[Stored records]
========================================================================

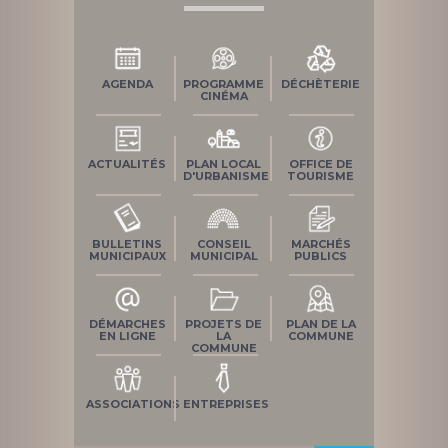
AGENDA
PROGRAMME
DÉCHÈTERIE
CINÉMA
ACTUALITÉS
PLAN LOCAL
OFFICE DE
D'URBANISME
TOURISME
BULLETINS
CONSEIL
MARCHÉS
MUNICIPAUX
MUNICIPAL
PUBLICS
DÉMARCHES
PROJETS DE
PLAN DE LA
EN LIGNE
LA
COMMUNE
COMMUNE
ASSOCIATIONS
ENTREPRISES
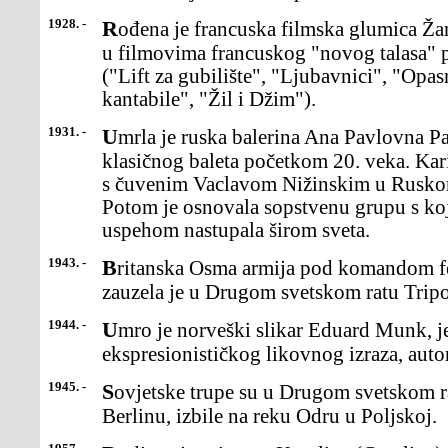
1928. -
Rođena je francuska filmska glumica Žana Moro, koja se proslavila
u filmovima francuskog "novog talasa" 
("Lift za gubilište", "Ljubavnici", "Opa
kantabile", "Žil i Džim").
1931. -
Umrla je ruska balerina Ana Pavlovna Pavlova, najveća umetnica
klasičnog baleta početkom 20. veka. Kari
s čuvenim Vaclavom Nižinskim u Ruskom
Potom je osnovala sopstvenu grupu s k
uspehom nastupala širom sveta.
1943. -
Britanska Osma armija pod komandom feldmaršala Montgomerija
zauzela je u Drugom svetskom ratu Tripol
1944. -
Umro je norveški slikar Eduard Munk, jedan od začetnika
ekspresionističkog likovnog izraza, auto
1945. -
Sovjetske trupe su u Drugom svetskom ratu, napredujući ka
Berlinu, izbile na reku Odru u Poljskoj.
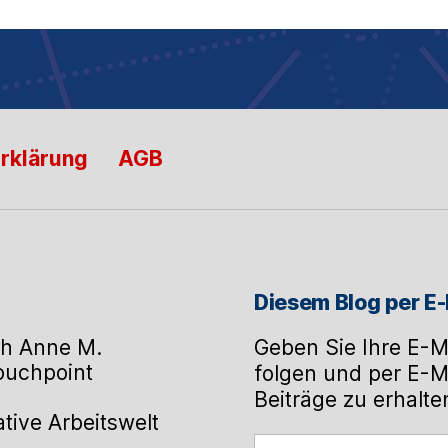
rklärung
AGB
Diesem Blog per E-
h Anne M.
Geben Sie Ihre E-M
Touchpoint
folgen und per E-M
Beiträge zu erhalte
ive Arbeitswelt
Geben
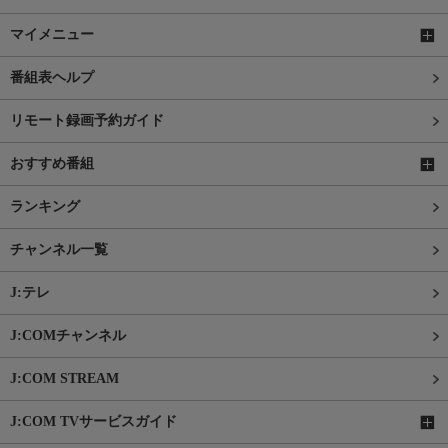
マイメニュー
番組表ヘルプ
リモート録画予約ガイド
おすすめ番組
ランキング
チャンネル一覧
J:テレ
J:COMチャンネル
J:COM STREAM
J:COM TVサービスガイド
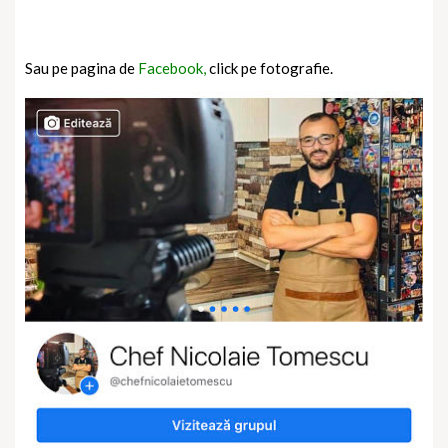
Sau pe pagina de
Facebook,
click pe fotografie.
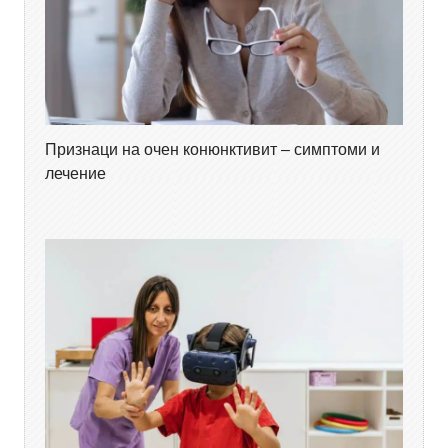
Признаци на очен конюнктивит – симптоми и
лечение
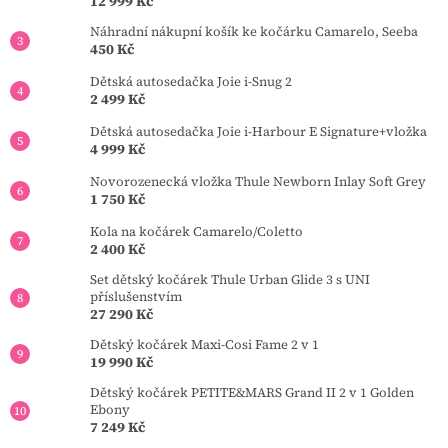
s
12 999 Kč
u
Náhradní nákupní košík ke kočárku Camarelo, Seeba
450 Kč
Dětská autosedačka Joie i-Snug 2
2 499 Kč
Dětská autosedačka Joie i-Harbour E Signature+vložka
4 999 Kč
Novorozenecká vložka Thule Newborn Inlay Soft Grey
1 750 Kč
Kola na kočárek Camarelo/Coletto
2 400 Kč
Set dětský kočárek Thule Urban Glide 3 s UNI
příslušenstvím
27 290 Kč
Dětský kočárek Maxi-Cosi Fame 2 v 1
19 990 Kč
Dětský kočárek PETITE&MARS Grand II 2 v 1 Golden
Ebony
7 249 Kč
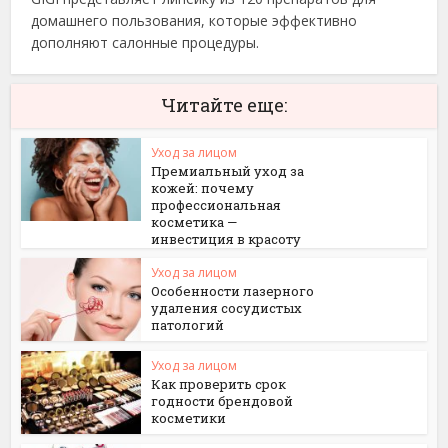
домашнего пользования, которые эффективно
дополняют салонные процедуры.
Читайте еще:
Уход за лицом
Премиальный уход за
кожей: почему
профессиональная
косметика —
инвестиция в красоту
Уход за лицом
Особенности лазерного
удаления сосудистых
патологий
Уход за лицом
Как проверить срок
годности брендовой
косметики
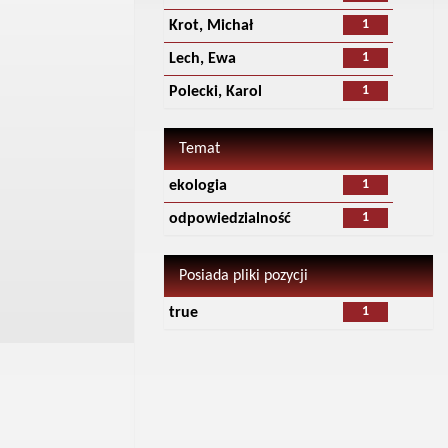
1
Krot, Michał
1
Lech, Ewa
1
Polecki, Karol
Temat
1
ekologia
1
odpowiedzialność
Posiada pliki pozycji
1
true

========================================================================

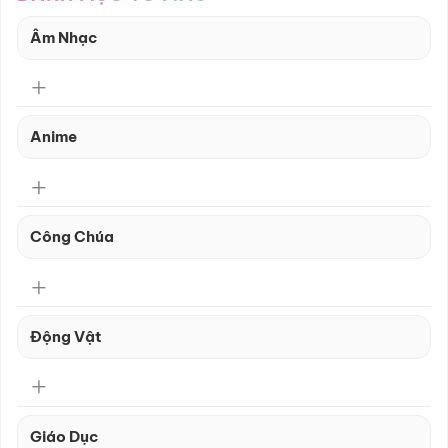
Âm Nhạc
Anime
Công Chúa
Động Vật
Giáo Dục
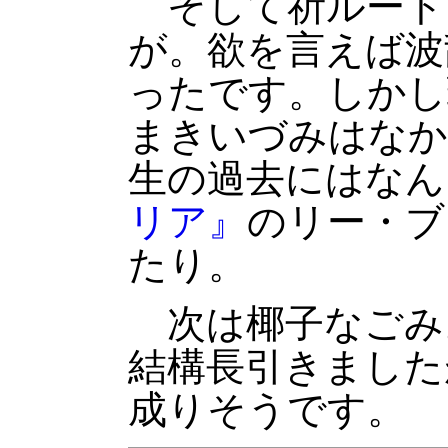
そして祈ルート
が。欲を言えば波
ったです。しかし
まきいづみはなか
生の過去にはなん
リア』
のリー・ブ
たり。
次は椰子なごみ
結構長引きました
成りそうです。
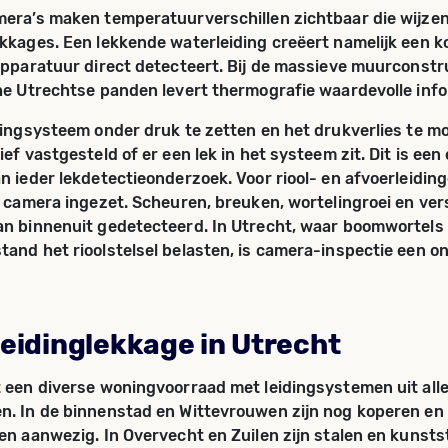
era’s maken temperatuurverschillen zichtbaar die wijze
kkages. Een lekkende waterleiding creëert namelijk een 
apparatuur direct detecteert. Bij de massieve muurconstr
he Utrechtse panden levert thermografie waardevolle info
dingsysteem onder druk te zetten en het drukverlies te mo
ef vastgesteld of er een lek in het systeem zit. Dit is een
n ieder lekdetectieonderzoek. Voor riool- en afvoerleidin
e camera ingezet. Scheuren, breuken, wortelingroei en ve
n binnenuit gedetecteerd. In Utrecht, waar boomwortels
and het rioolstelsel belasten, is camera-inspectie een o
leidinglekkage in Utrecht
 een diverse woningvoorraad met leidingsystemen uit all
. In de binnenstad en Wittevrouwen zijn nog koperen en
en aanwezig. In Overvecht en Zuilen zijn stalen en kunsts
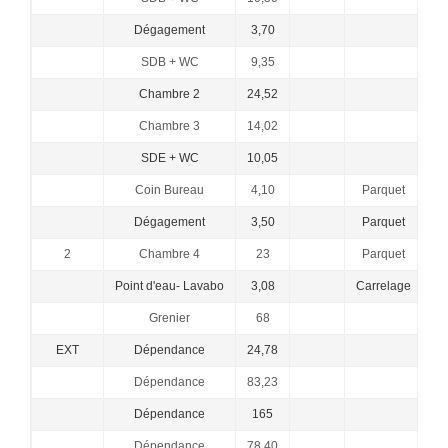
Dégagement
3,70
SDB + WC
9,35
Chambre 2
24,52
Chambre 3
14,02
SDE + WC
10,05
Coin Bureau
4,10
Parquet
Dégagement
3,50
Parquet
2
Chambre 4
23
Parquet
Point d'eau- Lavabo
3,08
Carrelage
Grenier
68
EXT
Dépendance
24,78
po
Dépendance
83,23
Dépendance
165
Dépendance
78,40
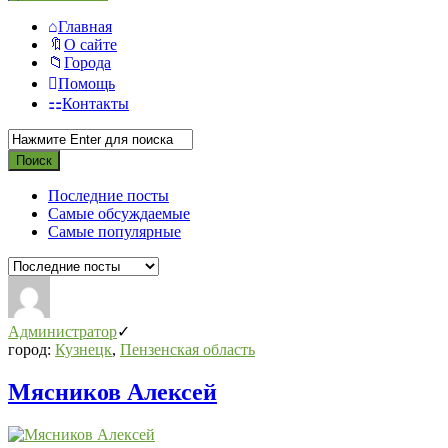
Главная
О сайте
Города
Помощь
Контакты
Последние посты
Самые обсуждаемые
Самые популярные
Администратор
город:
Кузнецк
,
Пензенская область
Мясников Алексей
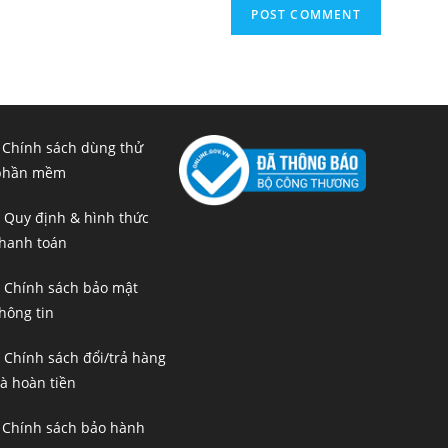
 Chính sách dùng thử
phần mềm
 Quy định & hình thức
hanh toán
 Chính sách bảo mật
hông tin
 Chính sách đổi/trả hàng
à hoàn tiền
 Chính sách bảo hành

========================================================================

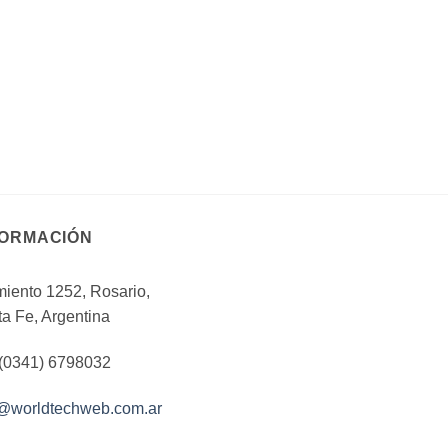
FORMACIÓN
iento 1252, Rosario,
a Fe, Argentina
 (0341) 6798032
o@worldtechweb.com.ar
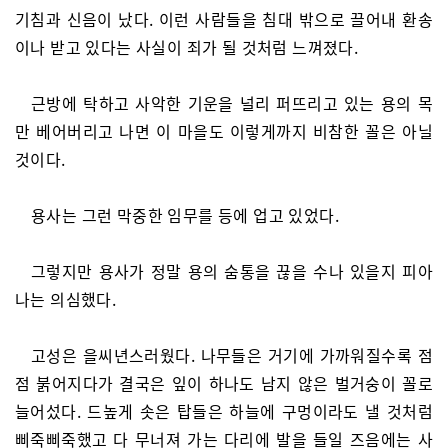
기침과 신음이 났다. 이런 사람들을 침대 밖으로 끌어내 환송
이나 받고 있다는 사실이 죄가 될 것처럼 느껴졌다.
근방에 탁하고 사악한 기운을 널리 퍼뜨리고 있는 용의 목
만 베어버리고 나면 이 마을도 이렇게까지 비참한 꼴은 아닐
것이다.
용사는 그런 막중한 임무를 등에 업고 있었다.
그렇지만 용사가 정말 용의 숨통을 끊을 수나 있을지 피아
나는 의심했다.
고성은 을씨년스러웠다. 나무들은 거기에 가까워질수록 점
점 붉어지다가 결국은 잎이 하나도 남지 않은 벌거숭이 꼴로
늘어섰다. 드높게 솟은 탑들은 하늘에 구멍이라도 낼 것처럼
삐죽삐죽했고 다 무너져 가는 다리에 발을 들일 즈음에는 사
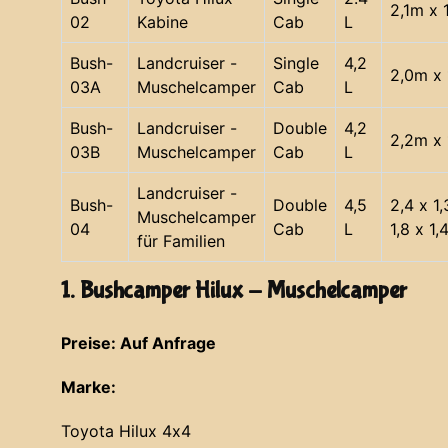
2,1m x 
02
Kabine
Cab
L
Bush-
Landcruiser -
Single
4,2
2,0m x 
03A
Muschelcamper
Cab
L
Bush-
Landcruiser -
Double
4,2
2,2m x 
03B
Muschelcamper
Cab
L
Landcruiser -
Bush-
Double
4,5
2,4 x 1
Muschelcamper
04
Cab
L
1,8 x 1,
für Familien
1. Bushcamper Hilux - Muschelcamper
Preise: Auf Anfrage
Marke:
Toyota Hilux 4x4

========================================================================

__TO DO__
Select and copy each line from the data that includes the word "Joie".

__REPLY__
Dětská autosedačka Joie i-Snug 2
Dětská autosedačka Joie i-Harbour E Signature+vložka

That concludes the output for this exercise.